Indeed, the schmaltz is thick. Crowe’s Braddock is good, his opponents evil. While other men grow surly as the Depression leaves half of New Jersey without food, heat or electricity, Jimmy Braddock never gives up on the American dream. He’s the perfect father, Zellweger the perfect mother and wife.

This is no Million Dollar Baby, with its mid-script detour into real life. Cinderella Man is a boxing movie from start to finish. That means the boxing isn’t really boxing; it’s movie boxing, a la Rocky. The actor-fighters constantly throw haymakers and expose their jaws to them. The flurry sequences would leave Sugar Ray Robinson wheezing.

Plus, it costs too much to go to the movies, even to a Saturday matinee. Fourteen-fifty for popcorn and two soft drinks! Can you imagine?

But forget all that. If you can overlook a manipulative plot twist here and a half-baked subplot there, Cinderella Man is good old-fashioned Hollywood escapism. If you worry that this cynical age has destroyed the last shred of your sentimentality, Crowe, Zellweger and their raggamuffin kids will put the question to the test. If Jimmy Braddock doesn’t become the champion of your heart, well, what can I say?

My wife closed her eyes during the ring scenes, but she liked the other 90 percent of the movie a lot.

Two thumbs up.

Posted by Mike Pride at 08:38 AM | Comments (3) | TrackBack

June 02, 2005

A note on standards

We’re still getting letters objecting to our handling of a rape arrest in Hopkinton in a May 25 story. I answered one letter in the paper. The writer had criticized the reporter of the story. I defended the reporter because it was not she alone who had decided what details to include, and I thought readers should know that.

Otherwise, we have simply let readers have their say. That’s what letters to the editor are for.

But since we did not deviate from our standards in the coverage or play of this story, I thought it might be helpful to readers to explain just what those standards are.

This is an adult felony charge, not a juvenile case. That is why we identified the alleged perpetrator. Some readers have suggested that we should wait until after a guilty verdict to report the name of a person accused of a crime. Such an approach would be neither realistic nor healthy in an open society. The public needs to know who has been arrested for what.

We have not identified the alleged victim in this case because the allegation is sexual in nature. That is a near-universal standard in journalism.

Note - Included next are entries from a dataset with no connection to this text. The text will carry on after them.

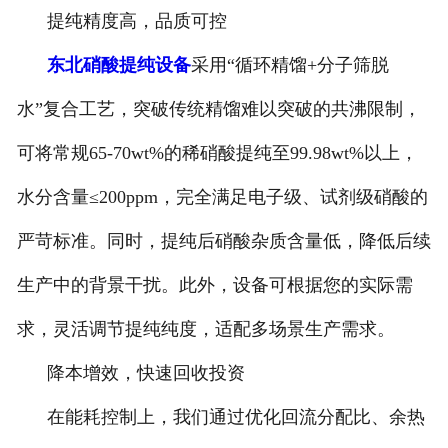
提纯精度高，品质可控
东北硝酸提纯设备
采用“循环精馏+分子筛脱
水”复合工艺，突破传统精馏难以突破的共沸限制，
可将常规65-70wt%的稀硝酸提纯至99.98wt%以上，
水分含量≤200ppm，完全满足电子级、试剂级硝酸的
严苛标准。同时，提纯后硝酸杂质含量低，降低后续
生产中的背景干扰。此外，设备可根据您的实际需
求，灵活调节提纯纯度，适配多场景生产需求。
降本增效，快速回收投资
在能耗控制上，我们通过优化回流分配比、余热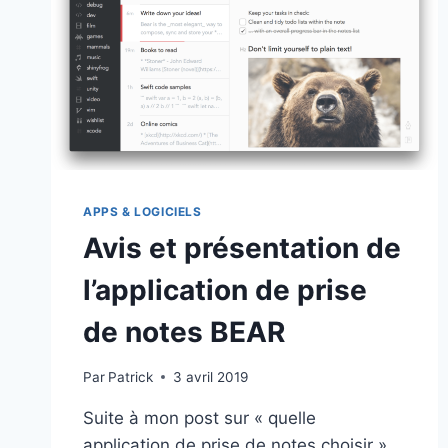
APPS & LOGICIELS
Avis et présentation de
l’application de prise
de notes BEAR
Par
Patrick
3 avril 2019
Suite à mon post sur « quelle
application de prise de notes choisir »,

It is often revisited and debated, as it was most recently in the Kobe Bryant case, but I think it is the right standard.

Our May 25 story included several details from an affidavit in the case. Readers’ most basic questions in a story like this are: What happened? Why did it result in charges of aggrevated felonious sexual assault? The details we published provided the best answers we could to these questions.

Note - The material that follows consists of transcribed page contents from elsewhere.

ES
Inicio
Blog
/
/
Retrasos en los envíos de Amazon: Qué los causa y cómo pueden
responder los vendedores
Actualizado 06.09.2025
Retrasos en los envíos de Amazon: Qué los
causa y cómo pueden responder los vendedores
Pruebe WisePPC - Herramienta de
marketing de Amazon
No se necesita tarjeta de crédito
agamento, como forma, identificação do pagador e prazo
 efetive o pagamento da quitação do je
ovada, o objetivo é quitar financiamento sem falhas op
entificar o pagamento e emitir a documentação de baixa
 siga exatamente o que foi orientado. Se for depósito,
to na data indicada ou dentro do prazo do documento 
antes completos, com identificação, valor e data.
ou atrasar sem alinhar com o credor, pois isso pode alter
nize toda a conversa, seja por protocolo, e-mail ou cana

When a crime of this nature is alleged, we also try to tell readers what we can about the person charged. This is standard journalistic practice. We followed it for this story, publishing the details the reporter could find out by deadline.

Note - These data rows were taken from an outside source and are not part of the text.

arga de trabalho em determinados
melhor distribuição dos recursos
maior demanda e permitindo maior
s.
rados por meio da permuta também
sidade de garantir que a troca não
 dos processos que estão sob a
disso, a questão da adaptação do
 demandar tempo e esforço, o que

We played the story on page one because it was big news, not just in Hopkinton but throughout our circulation area. Fortunately, rape charges are rare among local high school students. What is rare is news. Although we knew the story would be widely read, we played it at the bottom of the page. Reader interest is an important factor in story placement, and we probably would have sold more papers on the newsstand had we made this the lead story on page one. Because the charges were sexual in nature, we decided not do so.